If you think it is normal for your passport to be held for 8 weeks or more, you would have found comfort in being a slave 500 years ago. In that sense, you were born five centuries too late. I refuse to find comfort in such anomalies and I refuse to have my right to movement so impeded.
In all my public and private engagements with embassies, I have never denied their right to grant or deny me their visa. No country owes me a visa.
That's where that right ends. It does not extend to minuting on my passport after a denial. I challenged an embassy over this in 2015. That was the last time they did such a thing on any Nigerian passport.
That right does not also extend to holding one's passport beyond a certain point. Other Nigerians, for whatever reason, may be comfortable with taking such disrespect, I am incapable of accommodating what I can't take. I am a Nigerian, not a docile sub-human obediently accepting whatever gets thrown at me.
That is why I will be making a proposal for serious embassies, including Nigerian embassies abroad, to adopt a new order for visa processes. It is not even a new order per se, except that it will be unfortunately new for an inordinate number of embassies and high commissions.

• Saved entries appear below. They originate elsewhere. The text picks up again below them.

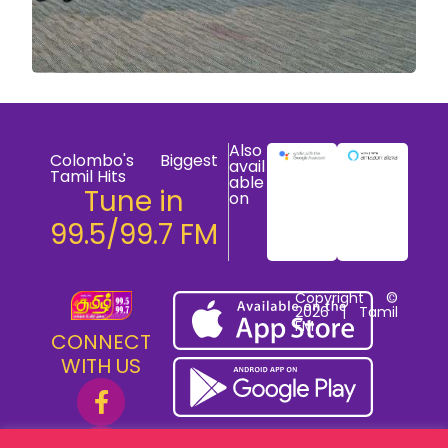
Also
Colombo's Biggest
avail
Tamil Hits
able
Tune in
on
99.5/99.7 FM
Copyright ©
2026 | Tamil
FM
CONNECT
WITH US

PS: I saw a tweet from a CNN reporter about Nigeria charging exorbitant fees for its visas while his own country allows Nigerians easier access, I took up the matter privately with the minister in charge. He promised action on it. I didn't even reply said tweet. So, any such intervention that gets online only does so when offline efforts are deemed to have been exhausted.
Not only do I fight for easier visa processes for Nigerians, I do so for those looking to visit Nigeria. Because I know what it means to navigate these relics of days that have no place in modern times.